Optimization of protein NMR sample buffer conditions

After optimize the protein expression conditions, and get the good yield of the protein, for the next NMR studies, one still needs to optimize  the protein NMR buffer conditions, in order to avoid protein aggregation, (which can be caused by the inter-protein electrostatic interaction or the presence of hydrophobic patches on the protein surface,) slow precipitation, degradation, and others, e.g. , mixture of folding and unfolding, multiple populations, etc. So the next suggestions can be considered:

1. Look into literature first (e.g. x-ray structure papers) and find out a similar one (especially, pH and salt concentration) as your starting NMR buffer condition, if there is no publication for your new protein yet, try to search other proteins’, which are in the same family of yours.

2. Before start a NMR exp., you’d better use analytical ultracentrifugation (Sedimentation) method or dynamic light scattering (DLS) to screen pH (e.g. from 4.5, 5, 5.5, to 7.5) and salt concentration (e.g. from 0, 50, 100, 150, to 450mM), and experimentally prove that your protein is uniformly under the monomer (dimer, trimer, or tetramer, etc.) mono-disperse   state in your chosen NMR buffer condition ( rather  than a multi-disperse mixture).

3. For homonuclear NMR exp., Na/K phosphate (pH5.0 to 7.5), Tris-d11 (pH7.5 to 8.5), or non-proton containing compounds can be used as the buffer; for heteronuclear NMR exp., protonated buffers are fine.

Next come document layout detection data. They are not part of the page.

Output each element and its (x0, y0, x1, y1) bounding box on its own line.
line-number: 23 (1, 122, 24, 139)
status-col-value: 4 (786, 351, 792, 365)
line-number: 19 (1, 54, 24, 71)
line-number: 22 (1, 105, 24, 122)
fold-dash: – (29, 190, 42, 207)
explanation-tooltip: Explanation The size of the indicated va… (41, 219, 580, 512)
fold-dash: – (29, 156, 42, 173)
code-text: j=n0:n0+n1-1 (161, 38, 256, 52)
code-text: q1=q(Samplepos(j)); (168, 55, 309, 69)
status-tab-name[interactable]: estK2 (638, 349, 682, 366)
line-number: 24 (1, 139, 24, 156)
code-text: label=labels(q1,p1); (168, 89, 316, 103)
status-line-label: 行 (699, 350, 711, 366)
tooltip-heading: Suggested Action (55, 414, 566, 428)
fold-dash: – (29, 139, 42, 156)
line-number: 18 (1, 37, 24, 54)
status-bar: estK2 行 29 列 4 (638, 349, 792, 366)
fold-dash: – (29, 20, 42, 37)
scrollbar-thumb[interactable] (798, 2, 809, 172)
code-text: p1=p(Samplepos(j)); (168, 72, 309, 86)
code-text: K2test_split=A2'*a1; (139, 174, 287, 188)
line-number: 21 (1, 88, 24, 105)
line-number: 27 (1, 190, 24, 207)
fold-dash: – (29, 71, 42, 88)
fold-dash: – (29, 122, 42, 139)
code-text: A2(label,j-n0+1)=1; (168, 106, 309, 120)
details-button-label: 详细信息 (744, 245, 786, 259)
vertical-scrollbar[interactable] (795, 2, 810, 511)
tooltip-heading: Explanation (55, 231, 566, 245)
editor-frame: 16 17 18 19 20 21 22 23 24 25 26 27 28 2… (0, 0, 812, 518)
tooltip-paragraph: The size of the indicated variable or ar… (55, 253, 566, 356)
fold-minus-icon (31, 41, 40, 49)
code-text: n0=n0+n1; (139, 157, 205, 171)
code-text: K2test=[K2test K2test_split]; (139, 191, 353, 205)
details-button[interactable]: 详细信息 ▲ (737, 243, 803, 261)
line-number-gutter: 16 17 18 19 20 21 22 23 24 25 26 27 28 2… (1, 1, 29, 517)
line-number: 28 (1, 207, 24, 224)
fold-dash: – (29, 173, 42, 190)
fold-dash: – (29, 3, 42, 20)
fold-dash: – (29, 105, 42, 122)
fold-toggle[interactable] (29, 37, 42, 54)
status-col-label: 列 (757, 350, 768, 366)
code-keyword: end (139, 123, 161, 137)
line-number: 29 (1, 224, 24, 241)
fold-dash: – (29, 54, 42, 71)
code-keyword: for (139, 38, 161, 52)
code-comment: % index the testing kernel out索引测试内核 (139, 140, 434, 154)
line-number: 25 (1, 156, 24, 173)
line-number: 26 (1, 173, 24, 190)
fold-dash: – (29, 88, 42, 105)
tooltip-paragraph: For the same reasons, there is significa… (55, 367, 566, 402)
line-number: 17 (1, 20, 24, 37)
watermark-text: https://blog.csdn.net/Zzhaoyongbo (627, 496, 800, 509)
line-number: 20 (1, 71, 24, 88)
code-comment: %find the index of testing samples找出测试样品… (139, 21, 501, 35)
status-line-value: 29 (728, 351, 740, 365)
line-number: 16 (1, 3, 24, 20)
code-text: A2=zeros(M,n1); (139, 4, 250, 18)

4. In general, around physiological pH (6-7) and salt (100-150 mM) conditions are the best, low pH (< 6) can give good quality spectra due to slow NH exchange, but the protein structures could be influenced too.

5. ~5mM DTT, ~5mM EDTA, and ~0.02% NaN3 are commonly included in the buffer.  in addition, ~10mM CHAPS, a non-denaturing detergent, may prevent the protein aggregation caused by hydrophobic interaction (J. Biomol. NMR, 1993, 3, 121-126.), and Glycine (Molar scaled) may stabilize the protein and prevent from heat-denaturing.

6. For both 600 and 800 MHz spectrometers equipped with cold probes, at least 0.05mM of your N15 labeled protein sample is needed for 2D HSQC, and at least 0.35mM of your C13/N15 labeled protein sample is needed for other backbone assignments 3D triple-resonance exps.